◆ DATA PROVIDED
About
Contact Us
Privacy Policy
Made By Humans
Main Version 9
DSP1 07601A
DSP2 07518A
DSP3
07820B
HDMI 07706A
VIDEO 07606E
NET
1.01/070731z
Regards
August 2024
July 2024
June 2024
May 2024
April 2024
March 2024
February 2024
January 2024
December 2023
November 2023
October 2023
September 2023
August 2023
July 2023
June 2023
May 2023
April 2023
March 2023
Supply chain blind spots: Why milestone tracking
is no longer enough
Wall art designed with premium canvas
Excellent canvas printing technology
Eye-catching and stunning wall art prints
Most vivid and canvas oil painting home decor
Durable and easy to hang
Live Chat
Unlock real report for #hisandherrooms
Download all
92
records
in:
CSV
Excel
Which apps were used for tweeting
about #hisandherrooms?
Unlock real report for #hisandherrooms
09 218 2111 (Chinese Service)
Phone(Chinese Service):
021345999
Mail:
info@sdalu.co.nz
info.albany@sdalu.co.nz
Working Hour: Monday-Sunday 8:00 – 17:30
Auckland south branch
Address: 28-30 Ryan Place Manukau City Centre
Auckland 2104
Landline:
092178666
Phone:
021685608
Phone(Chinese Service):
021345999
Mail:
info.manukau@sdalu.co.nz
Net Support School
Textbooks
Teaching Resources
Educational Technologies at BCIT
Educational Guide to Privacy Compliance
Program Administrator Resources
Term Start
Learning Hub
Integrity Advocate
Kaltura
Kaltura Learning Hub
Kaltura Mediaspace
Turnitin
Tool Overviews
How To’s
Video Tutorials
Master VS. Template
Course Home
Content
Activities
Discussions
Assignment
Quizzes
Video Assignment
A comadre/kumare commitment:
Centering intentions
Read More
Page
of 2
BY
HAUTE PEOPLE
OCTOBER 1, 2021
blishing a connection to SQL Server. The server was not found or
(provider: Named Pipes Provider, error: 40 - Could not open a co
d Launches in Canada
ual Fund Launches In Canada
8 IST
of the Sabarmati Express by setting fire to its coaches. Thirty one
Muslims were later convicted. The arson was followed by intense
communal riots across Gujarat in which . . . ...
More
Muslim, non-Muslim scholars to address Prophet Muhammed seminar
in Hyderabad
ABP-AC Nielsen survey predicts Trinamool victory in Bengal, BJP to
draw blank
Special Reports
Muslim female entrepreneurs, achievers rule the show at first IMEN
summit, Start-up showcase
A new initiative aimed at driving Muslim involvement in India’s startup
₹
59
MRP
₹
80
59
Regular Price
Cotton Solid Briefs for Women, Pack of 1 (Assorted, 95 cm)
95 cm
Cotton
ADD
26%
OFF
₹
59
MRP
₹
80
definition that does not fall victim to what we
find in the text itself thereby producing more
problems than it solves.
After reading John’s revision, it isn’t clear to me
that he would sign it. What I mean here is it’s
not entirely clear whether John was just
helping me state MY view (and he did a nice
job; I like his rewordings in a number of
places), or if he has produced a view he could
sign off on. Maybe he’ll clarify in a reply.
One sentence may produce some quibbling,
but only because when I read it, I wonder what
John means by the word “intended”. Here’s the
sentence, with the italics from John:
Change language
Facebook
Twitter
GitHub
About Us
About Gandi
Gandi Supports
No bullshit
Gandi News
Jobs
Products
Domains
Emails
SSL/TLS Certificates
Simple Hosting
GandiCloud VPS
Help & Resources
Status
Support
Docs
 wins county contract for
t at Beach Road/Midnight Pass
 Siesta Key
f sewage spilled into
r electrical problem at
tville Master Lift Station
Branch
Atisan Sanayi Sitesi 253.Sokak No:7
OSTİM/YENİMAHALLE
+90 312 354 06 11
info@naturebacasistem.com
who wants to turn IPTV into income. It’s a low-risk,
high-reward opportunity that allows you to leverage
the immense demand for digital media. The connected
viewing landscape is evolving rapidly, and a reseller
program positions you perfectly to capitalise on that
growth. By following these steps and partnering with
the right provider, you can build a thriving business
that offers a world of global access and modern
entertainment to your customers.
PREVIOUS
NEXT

◆ WHAT TO WORK ON
Every one of the entries must be printed exactly.

◆ RESPONSE TO THE TASK
About
Contact Us
Privacy Policy
Made By Humans
Main Version 9
DSP1 07601A
DSP2 07518A
DSP3
07820B
HDMI 07706A
VIDEO 07606E
NET
1.01/070731z
Regards
August 2024
July 2024
June 2024
May 2024
April 2024
March 2024
February 2024
January 2024
December 2023
November 2023
October 2023
September 2023
August 2023
July 2023
June 2023
May 2023
April 2023
March 2023
Supply chain blind spots: Why milestone tracking
is no longer enough
Wall art designed with premium canvas
Excellent canvas printing technology
Eye-catching and stunning wall art prints
Most vivid and canvas oil painting home decor
Durable and easy to hang
Live Chat
Unlock real report for #hisandherrooms
Download all
92
records
in:
CSV
Excel
Which apps were used for tweeting
about #hisandherrooms?
Unlock real report for #hisandherrooms
09 218 2111 (Chinese Service)
Phone(Chinese Service):
021345999
Mail:
info@sdalu.co.nz
info.albany@sdalu.co.nz
Working Hour: Monday-Sunday 8:00 – 17:30
Auckland south branch
Address: 28-30 Ryan Place Manukau City Centre
Auckland 2104
Landline:
092178666
Phone:
021685608
Phone(Chinese Service):
021345999
Mail:
info.manukau@sdalu.co.nz
Net Support School
Textbooks
Teaching Resources
Educational Technologies at BCIT
Educational Guide to Privacy Compliance
Program Administrator Resources
Term Start
Learning Hub
Integrity Advocate
Kaltura
Kaltura Learning Hub
Kaltura Mediaspace
Turnitin
Tool Overviews
How To’s
Video Tutorials
Master VS. Template
Course Home
Content
Activities
Discussions
Assignment
Quizzes
Video Assignment
A comadre/kumare commitment:
Centering intentions
Read More
Page
of 2
BY
HAUTE PEOPLE
OCTOBER 1, 2021
blishing a connection to SQL Server. The server was not found or
(provider: Named Pipes Provider, error: 40 - Could not open a co
d Launches in Canada
ual Fund Launches In Canada
8 IST
of the Sabarmati Express by setting fire to its coaches. Thirty one
Muslims were later convicted. The arson was followed by intense
communal riots across Gujarat in which . . . ...
More
Muslim, non-Muslim scholars to address Prophet Muhammed seminar
in Hyderabad
ABP-AC Nielsen survey predicts Trinamool victory in Bengal, BJP to
draw blank
Special Reports
Muslim female entrepreneurs, achievers rule the show at first IMEN
summit, Start-up showcase
A new initiative aimed at driving Muslim involvement in India’s startup
₹
59
MRP
₹
80
59
Regular Price
Cotton Solid Briefs for Women, Pack of 1 (Assorted, 95 cm)
95 cm
Cotton
ADD
26%
OFF
₹
59
MRP
₹
80
definition that does not fall victim to what we
find in the text itself thereby producing more
problems than it solves.
After reading John’s revision, it isn’t clear to me
that he would sign it. What I mean here is it’s
not entirely clear whether John was just
helping me state MY view (and he did a nice
job; I like his rewordings in a number of
places), or if he has produced a view he could
sign off on. Maybe he’ll clarify in a reply.
One sentence may produce some quibbling,
but only because when I read it, I wonder what
John means by the word “intended”. Here’s the
sentence, with the italics from John:
Change language
Facebook
Twitter
GitHub
About Us
About Gandi
Gandi Supports
No bullshit
Gandi News
Jobs
Products
Domains
Emails
SSL/TLS Certificates
Simple Hosting
GandiCloud VPS
Help & Resources
Status
Support
Docs
 wins county contract for
t at Beach Road/Midnight Pass
 Siesta Key
f sewage spilled into
r electrical problem at
tville Master Lift Station
Branch
Atisan Sanayi Sitesi 253.Sokak No:7
OSTİM/YENİMAHALLE
+90 312 354 06 11
info@naturebacasistem.com
who wants to turn IPTV into income. It’s a low-risk,
high-reward opportunity that allows you to leverage
the immense demand for digital media. The connected
viewing landscape is evolving rapidly, and a reseller
program positions you perfectly to capitalise on that
growth. By following these steps and partnering with
the right provider, you can build a thriving business
that offers a world of global access and modern
entertainment to your customers.
PREVIOUS
NEXT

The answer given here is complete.